» Race, ethnicity data to be required with coronavirus tests.
WASHINGTON — Federal health officials will require laboratories to report race, ethnic and other information about each person tested for the novel coronavirus.
The move follows months of criticism that the Trump administration has been insensitive to the pandemic’s profound demographic disparities.
The new guidance announced Thursday compels all labs running tests to diagnose the coronavirus or determine whether someone might have antibodies to the virus to collect and submit information on people’s age, sex, location, and test result, as well as on race and ethnicity.
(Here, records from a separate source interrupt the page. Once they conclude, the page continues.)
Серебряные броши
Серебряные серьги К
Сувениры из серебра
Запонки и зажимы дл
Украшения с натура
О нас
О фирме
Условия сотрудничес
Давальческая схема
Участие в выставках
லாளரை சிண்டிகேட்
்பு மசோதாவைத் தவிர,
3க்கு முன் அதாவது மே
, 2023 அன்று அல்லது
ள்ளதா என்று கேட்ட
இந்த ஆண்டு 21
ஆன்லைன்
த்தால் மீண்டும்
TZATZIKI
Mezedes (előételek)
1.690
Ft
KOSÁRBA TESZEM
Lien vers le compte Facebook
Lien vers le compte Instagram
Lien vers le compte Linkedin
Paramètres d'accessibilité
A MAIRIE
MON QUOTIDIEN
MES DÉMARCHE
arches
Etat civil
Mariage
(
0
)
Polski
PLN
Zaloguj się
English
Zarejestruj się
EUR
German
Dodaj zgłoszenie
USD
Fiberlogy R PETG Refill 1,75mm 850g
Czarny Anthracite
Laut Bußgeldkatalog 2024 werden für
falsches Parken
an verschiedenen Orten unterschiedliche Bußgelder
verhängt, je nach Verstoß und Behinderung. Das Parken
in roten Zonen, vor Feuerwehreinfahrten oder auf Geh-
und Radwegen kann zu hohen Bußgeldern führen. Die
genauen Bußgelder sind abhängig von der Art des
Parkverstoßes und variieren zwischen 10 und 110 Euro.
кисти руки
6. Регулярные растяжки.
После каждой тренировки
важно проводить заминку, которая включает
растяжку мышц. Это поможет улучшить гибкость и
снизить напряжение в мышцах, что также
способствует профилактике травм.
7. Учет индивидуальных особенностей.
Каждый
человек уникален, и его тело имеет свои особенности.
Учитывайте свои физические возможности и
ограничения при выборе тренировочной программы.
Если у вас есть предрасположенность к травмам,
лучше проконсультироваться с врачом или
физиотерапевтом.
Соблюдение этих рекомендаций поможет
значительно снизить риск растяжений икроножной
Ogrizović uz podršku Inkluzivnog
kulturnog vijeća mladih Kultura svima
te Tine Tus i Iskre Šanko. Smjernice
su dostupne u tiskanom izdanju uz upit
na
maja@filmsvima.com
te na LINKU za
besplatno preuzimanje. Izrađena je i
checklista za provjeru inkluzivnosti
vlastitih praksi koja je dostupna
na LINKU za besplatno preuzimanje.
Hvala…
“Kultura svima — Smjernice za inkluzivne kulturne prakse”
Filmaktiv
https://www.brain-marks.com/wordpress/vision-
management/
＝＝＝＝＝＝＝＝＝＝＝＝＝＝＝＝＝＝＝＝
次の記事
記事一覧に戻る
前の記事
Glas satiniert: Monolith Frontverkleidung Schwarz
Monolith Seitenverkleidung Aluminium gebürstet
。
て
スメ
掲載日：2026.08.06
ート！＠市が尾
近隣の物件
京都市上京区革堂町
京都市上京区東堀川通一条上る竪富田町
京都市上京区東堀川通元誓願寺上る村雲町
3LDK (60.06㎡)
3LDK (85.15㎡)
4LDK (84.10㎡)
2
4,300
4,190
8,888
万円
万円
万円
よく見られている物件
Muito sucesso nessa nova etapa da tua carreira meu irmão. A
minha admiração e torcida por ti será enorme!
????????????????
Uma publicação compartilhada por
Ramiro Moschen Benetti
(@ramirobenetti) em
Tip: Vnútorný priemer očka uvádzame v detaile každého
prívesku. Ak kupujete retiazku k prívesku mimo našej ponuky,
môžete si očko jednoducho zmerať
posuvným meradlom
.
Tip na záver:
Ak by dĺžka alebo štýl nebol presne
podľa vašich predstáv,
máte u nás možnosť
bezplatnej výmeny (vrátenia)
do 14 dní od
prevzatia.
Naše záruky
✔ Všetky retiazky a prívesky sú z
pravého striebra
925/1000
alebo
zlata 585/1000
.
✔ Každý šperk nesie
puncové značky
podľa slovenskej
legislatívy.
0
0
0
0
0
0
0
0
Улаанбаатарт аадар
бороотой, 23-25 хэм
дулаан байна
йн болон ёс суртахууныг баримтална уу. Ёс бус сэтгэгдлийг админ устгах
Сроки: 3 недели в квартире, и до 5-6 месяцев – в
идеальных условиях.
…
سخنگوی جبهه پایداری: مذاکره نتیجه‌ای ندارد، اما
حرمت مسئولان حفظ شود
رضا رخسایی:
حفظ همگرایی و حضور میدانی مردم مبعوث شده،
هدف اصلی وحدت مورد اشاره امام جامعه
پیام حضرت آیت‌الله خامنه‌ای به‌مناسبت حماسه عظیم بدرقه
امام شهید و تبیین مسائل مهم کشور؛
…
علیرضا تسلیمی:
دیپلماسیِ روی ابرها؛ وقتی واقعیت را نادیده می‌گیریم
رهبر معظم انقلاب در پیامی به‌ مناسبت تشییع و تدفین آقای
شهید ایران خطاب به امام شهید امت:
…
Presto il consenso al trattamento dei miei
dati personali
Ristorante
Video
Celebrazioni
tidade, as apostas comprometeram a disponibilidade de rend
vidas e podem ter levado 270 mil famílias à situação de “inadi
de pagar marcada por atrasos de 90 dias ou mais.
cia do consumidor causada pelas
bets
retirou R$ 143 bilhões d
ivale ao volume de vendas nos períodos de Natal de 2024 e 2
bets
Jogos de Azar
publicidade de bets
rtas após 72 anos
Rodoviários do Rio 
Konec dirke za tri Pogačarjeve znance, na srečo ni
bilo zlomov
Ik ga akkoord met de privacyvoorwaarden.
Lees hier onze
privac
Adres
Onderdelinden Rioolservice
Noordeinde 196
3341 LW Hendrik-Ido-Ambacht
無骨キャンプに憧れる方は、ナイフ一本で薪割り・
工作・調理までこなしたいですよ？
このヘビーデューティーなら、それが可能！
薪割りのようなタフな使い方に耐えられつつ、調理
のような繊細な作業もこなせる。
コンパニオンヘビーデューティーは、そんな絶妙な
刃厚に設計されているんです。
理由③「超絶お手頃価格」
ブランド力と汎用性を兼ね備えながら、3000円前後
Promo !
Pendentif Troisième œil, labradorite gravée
There are 18 required data pieces in all.
The rules take effect Aug. 1. Labs must submit that information within 24 hours to a state or local health department, which must, in turn, forward it to the Centers for Disease Control and Prevention, stripping off the person’s identity when sending to the government.
In announcing the rules, Brett Giroir, an assistant secretary of the Department of Health and Human Services who’s in charge of the government’s COVID-19 testing response, acknowledged what Democrats, public health experts and civil rights leaders have complained about for months.
Data on who’s being tested “are rarely being reported to CDC in usable format,” Giroir said during a conference call with journalists.
“It is critical for us to ensure that there is equitable access to testing, especially for underserved minorities,” he said. “And without the data we are now requiring, there is simply no way to determine that.”
Giroir said the information would help track outbreaks, improve the ability to trace the contacts of infected people and monitor where testing supplies are most needed.
The data also would help clinicians and public health officials evaluate the effectiveness of approaches to treating the potentially lethal virus, for which there’s not a cure or vaccine, he said.
The administration’s testing chief announced the data require
ments on the same day CDC Director Robert Redfield, testifying before a House committee, apologized for what he called “the inadequacy of our response” in documenting the nation’s disproportionately high rates of coronavirus cases and deaths among African American and Hispanic residents.
The new data requirements flow from the CARES Act, a relief package adopted by Congress that President Donald Trump signed into law in late March. It says laboratories must report the results of tests for COVID-19, the disease caused by the virus, to HHS and the department should spell out the details.
Since early spring, when the pandemic’s pronounced effects on African American, Hispanic and poor residents first became apparent, there has been pressure on the administration to respond.
Massachusetts Democrats Sen. Elizabeth Warren and Rep. Ayanna Pressley, wrote to HHS officials calling for comprehensive demographic data on people who were tested or treated for the virus.
In May, the Lawyers’ Committee
for Civil Rights Under Law sent HHS a letter, signed by hundreds of doctors and public health experts, urging them to provide information that would show whether people of color were being discriminated against in testing or treatment.
Kristen Clarke, the Lawyers’ Committee’s president, said Thursday that the new guidance “feels like it’s very, very late. … It defies logic that they are only now taking steps to provide guidance on data collection. From Day 1 of the pandemic, it was clear there were disparities … and bias along race and class and privilege.”
However, Scott Becker, executive director of the American Public Health Laboratories, called the requirements “a good step” and said “it’s a pretty decent list” in term of the data to be collected.
Becker said that, while the virus is a communicable disease that must be reported to the CDC, many drugstores, drive-up test sites and other nontraditional testing places aren’t accustomed to collecting such information.
He said he was concerned whether all labs could create systems by the start of August and whether testing sites would provide the patient information.